**Problem description**
Your answer must be an exact copy of the data, without any pictures.

-- Opening Marker --

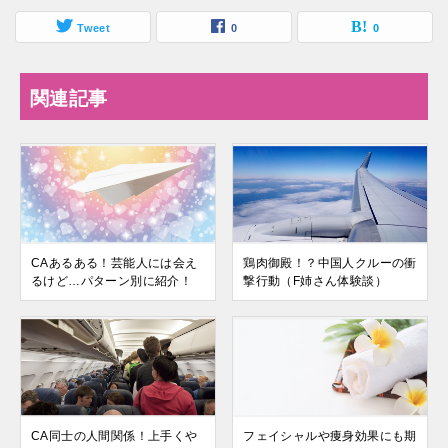
Tweet
0
0
関連記事
CAあるある！芸能人には会え
鶏肉御殿！？中国人クルーの衝
るけど…パターン別に紹介！
撃行動（F姉さん体験談）
CA同士の人間関係！上手くや
フェイシャルや痩身効果にも期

-- Closing Marker --

**Result of the task**
Tweet
0
0
関連記事
CAあるある！芸能人には会え
鶏肉御殿！？中国人クルーの衝
るけど…パターン別に紹介！
撃行動（F姉さん体験談）
CA同士の人間関係！上手くや
フェイシャルや痩身効果にも期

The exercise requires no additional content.